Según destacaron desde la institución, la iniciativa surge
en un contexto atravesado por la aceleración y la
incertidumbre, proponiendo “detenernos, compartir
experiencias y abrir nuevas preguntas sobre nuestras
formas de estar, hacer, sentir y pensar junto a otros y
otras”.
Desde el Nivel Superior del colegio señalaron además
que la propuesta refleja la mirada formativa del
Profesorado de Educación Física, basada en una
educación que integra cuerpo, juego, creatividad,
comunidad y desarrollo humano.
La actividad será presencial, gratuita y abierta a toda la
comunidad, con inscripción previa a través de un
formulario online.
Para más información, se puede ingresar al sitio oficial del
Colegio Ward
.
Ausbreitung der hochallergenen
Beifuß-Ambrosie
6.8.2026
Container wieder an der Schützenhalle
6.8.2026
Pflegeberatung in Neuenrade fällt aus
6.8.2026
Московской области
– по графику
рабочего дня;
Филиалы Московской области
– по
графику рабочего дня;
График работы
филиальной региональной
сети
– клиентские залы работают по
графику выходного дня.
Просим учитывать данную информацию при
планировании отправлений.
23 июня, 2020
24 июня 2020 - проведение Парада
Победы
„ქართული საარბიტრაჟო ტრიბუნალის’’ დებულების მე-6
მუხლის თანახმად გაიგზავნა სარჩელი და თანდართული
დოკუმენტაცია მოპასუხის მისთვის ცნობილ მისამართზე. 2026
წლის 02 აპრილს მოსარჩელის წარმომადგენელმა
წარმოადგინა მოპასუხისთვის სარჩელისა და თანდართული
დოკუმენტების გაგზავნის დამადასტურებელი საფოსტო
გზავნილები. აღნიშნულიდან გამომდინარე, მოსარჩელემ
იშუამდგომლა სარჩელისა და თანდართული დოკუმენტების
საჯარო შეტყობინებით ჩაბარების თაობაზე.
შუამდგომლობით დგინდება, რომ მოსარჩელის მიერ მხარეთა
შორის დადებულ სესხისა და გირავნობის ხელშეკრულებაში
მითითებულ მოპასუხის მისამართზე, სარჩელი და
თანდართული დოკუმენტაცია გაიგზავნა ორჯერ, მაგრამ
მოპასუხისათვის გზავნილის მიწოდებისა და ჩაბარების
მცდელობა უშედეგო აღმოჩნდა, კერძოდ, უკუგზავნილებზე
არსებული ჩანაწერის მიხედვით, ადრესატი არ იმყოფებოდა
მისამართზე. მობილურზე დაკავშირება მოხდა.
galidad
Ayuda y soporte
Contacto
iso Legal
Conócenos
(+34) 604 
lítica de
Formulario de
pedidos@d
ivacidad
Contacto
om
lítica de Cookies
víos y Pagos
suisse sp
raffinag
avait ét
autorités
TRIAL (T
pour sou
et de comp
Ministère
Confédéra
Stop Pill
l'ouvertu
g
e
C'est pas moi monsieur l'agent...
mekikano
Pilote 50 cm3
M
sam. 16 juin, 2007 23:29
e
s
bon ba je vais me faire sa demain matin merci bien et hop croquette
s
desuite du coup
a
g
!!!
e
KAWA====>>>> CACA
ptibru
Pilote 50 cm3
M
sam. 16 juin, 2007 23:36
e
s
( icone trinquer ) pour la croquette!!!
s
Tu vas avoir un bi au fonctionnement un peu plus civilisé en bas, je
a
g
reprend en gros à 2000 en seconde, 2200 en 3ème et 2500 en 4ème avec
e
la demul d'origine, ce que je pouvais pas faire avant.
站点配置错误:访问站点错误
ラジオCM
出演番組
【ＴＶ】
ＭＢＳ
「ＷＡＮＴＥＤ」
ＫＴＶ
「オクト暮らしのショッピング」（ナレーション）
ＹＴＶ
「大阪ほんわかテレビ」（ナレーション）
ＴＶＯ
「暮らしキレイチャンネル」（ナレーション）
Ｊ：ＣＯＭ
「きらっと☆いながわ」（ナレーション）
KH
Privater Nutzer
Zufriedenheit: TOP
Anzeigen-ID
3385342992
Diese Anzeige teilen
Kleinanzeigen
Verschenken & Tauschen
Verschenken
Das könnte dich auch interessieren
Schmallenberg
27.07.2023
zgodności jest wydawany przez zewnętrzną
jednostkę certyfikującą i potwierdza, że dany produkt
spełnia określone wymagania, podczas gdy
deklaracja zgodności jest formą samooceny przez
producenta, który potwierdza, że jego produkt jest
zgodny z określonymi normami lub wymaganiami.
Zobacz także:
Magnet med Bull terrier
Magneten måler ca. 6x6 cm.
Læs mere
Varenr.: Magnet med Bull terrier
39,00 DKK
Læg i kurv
--------------------------------------------------
*DESCRIPTION OF THE TASK*
Please return every line of the records that contains the word "графику".

*THE COMPLETED TASK*
– по графику
графику рабочего дня;
графику выходного дня.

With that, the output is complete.